すると、買取してもらった自分の魔力量に応じて、買取料金が受け取れるというシステム。
安全装置が働くので、魔力を吸い尽くされて死んでしまう、などという事故は、物理的に起こり得ません。
お手軽なバイト感覚です。
また、完成版【魔力子反応炉】は、内部に入ると、自動的に体内サーチが行われ、健康診断が行える、という付加機能を追加しました。
さらに、魔力を売って、料金を得た人達は、その、お金で【スクエア】で買い物をしたり、レストラン街で、ご馳走を食べたり出来る訳ですね。
年齢制限を設けたので、親が子供を無理やり【魔力子反応炉】に入れて料金を搾取する、というような使い方は出来なくしてあります。

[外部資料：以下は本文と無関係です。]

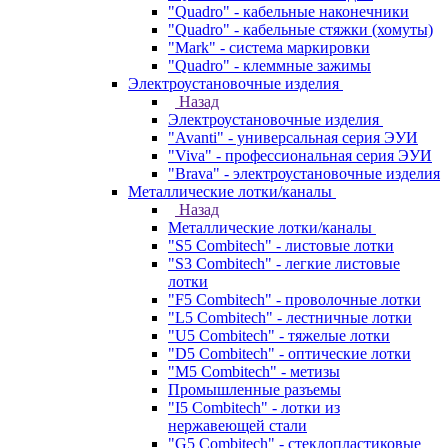
"Quadro" - кабельные наконечники
"Quadro" - кабельные стяжки (хомуты)
"Mark" - система маркировки
"Quadro" - клеммные зажимы
Электроустановочные изделия
Назад
Электроустановочные изделия
"Avanti" - универсальная серия ЭУИ
"Viva" - профессиональная серия ЭУИ
"Brava" - электроустановочные изделия
Металлические лотки/каналы
Назад
Металлические лотки/каналы
"S5 Combitech" - листовые лотки
"S3 Combitech" - легкие листовые
лотки
"F5 Combitech" - проволочные лотки
"L5 Combitech" - лестничные лотки
"U5 Combitech" - тяжелые лотки
"D5 Combitech" - оптические лотки
"M5 Combitech" - метизы
Промышленные разъемы
"I5 Combitech" - лотки из
нержавеющей стали
"G5 Combitech" - стеклопластиковые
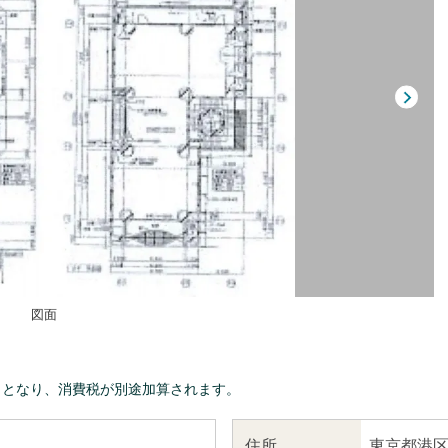
図面
きとなり、消費税が別途加算されます。
東京都港区
住所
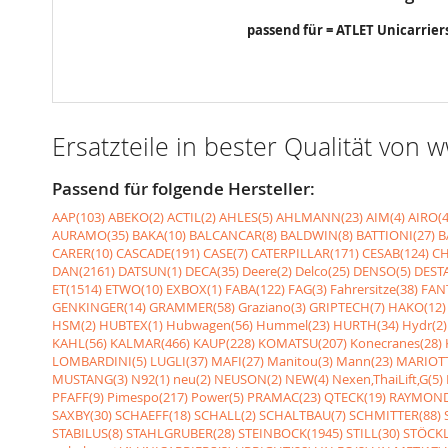
passend für = ATLET Unicarrier
Ersatzteile in bester Qualität von
Passend für folgende Hersteller:
AAP(103)
ABEKO(2)
ACTIL(2)
AHLES(5)
AHLMANN(23)
AIM(4)
AIRO(4
AURAMO(35)
BAKA(10)
BALCANCAR(8)
BALDWIN(8)
BATTIONI(27)
B
CARER(10)
CASCADE(191)
CASE(7)
CATERPILLAR(171)
CESAB(124)
CH
DAN(2161)
DATSUN(1)
DECA(35)
Deere(2)
Delco(25)
DENSO(5)
DESTA
ET(1514)
ETWO(10)
EXBOX(1)
FABA(122)
FAG(3)
Fahrersitze(38)
FANT
GENKINGER(14)
GRAMMER(58)
Graziano(3)
GRIPTECH(7)
HAKO(12)
HSM(2)
HUBTEX(1)
Hubwagen(56)
Hummel(23)
HURTH(34)
Hydr(2)
KAHL(56)
KALMAR(466)
KAUP(228)
KOMATSU(207)
Konecranes(28)
LOMBARDINI(5)
LUGLI(37)
MAFI(27)
Manitou(3)
Mann(23)
MARIOTT
MUSTANG(3)
N92(1)
neu(2)
NEUSON(2)
NEW(4)
Nexen,ThaiLift,G(5)
PFAFF(9)
Pimespo(217)
Power(5)
PRAMAC(23)
QTECK(19)
RAYMOND
SAXBY(30)
SCHAEFF(18)
SCHALL(2)
SCHALTBAU(7)
SCHMITTER(88)
STABILUS(8)
STAHLGRUBER(28)
STEINBOCK(1945)
STILL(30)
STÖCKL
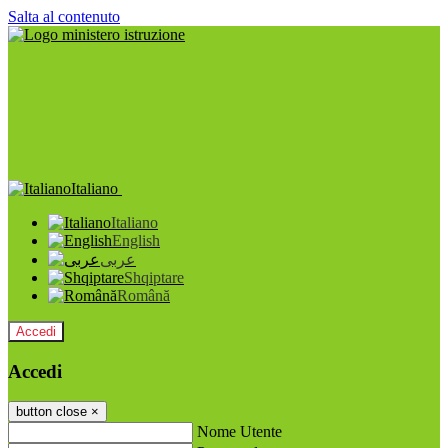
Salta al contenuto
Italiano
Italiano
English
عربى
Shqiptare
Română
Accedi
Accedi
button close
×
Nome Utente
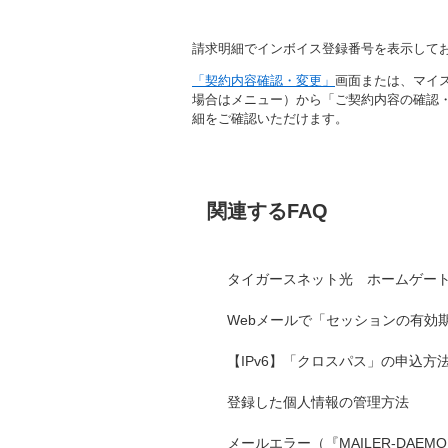
請求明細でインボイス登録番号を表示して
「契約内容確認・変更」
画面または、マイ
場合はメニュー）から「ご契約内容の確認
細をご確認いただけます。
関連するFAQ
タイガースネット光 ホームゲート
Webメールで「セッションの有効
【IPv6】「クロスパス」の申込方
登録した個人情報の管理方法
メールエラー（『MAILER-DAE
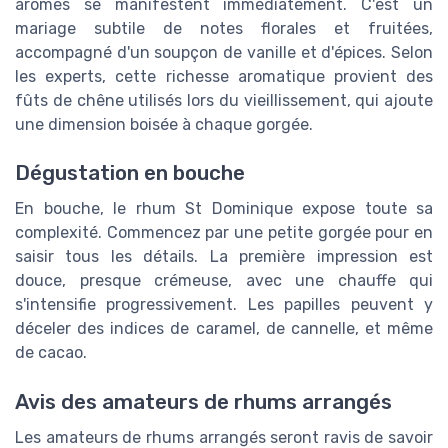
arômes se manifestent immédiatement. C'est un
mariage subtile de notes florales et fruitées,
accompagné d'un soupçon de vanille et d'épices. Selon
les experts, cette richesse aromatique provient des
fûts de chêne utilisés lors du vieillissement, qui ajoute
une dimension boisée à chaque gorgée.
Dégustation en bouche
En bouche, le rhum St Dominique expose toute sa
complexité. Commencez par une petite gorgée pour en
saisir tous les détails. La première impression est
douce, presque crémeuse, avec une chauffe qui
s'intensifie progressivement. Les papilles peuvent y
déceler des indices de caramel, de cannelle, et même
de cacao.
Avis des amateurs de rhums arrangés
Les amateurs de rhums arrangés seront ravis de savoir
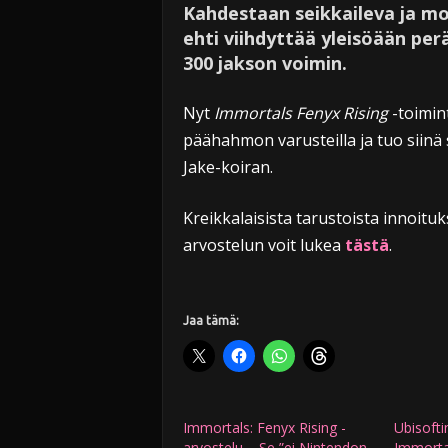
Kahdestaan seikkaileva ja mo
ehti viihdyttää yleisöään pe
300 jakson voimin.
Nyt
Immortals Fenyx Rising
-toimin
päähahmon varusteilla ja tuo siinä
Jake-koiran.
Kreikkalaisista tarustoista innoit
arvostelun voit lukea
tästä
.
Jaa tämä:
Immortals: Fenyx Rising -
Ubisofti
arvostelu – Se ”ei Nintendon
Immorta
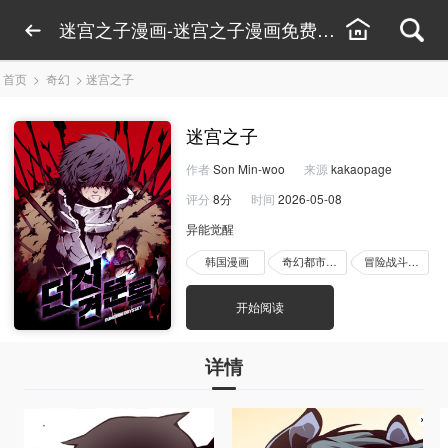
迷宫之子漫画-迷宫之子漫画免费阅读-迷宫之子
首页
>
奇幻
>
迷宫之子
迷宫之子
作者
Son Min-woo
来源
kakaopage
评分
8分
时间
2026-05-08
异能觉醒
韩国漫画
奇幻都市漫画
冒险战斗漫画
开始阅读
详情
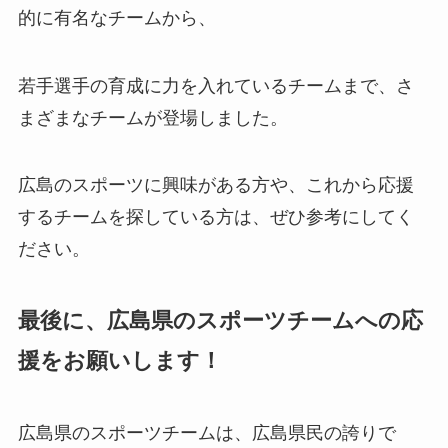
的に有名なチームから、
若手選手の育成に力を入れているチームまで、さ
まざまなチームが登場しました。
広島のスポーツに興味がある方や、これから応援
するチームを探している方は、ぜひ参考にしてく
ださい。
最後に、広島県のスポーツチームへの応
援をお願いします！
広島県のスポーツチームは、広島県民の誇りで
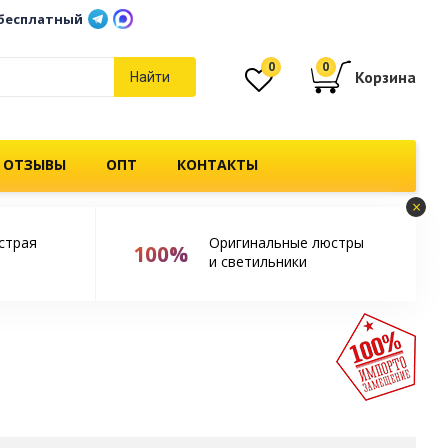
бесплатный
0
0
Корзина
Найти
 ОТЗЫВЫ
ОПТ
КОНТАКТЫ
×
страя
Оригинальные люстры
100%
и светильники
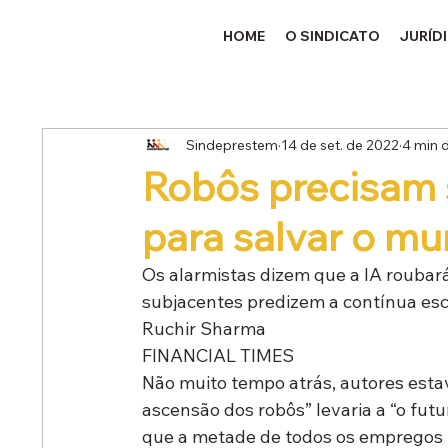
HOME
O SINDICATO
JURÍD
Sindeprestem
14 de set. de 2022
4 min d
Robôs precisam 
para salvar o m
Os alarmistas dizem que a IA rouba
subjacentes predizem a contínua es
Ruchir Sharma

FINANCIAL TIMES
Não muito tempo atrás, autores estav
ascensão dos robôs” levaria a “o futu
que a metade de todos os empregos 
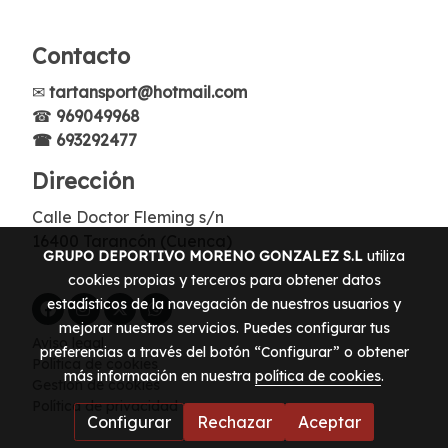
Contacto
✉
tartansport@hotmail.com
☎
969049968
☎ 693292477
Dirección
Calle Doctor Fleming s/n
16400 Tarancón (Cuenca)
GRUPO DEPORTIVO MORENO GONZALEZ S.L
utiliza
cookies propias y terceros para obtener datos
estadísticos de la navegación de nuestros usuarios y
mejorar nuestros servicios. Puedes configurar tus
Aviso legal
preferencias a través del botón “Configurar” o obtener
Política de cookies
más información en nuestra
política de cookies
.
Gestión de cookies
Política de privacidad
Configurar
Rechazar
Aceptar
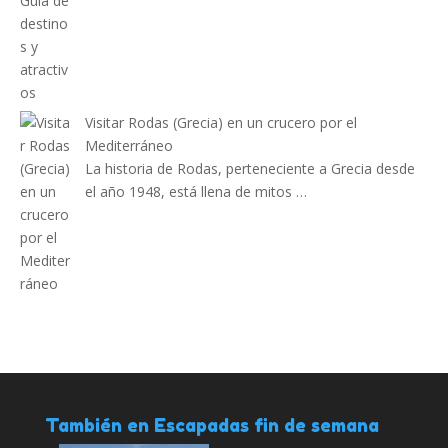
Visitar Rodas (Grecia) en un crucero por el
Mediterráneo
La historia de Rodas, perteneciente a Grecia desde
el año 1948, está llena de mitos …
También en Escapadas fin de semana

集められた魔力は、【魔法石】に充填されてバッテリーやプロパン・ガスのように販売。
【ウトピーア法皇国】が運営していた【魔力子反応炉】のように、日毎10億単位などというデタラメな出力の魔力は集められませんが、おそらく日毎数万単位くらいは集まるでしょう。
最も重要なポイントは、この買取は、強制ではなく、自主的に行われるという事です。
また、魔物などを【魔力子反応炉】に閉じ込めて、魔力を搾り取るというような、私やミネルヴァからしたら、多少、気分的に引っかかりを感じそうな方式でもありません。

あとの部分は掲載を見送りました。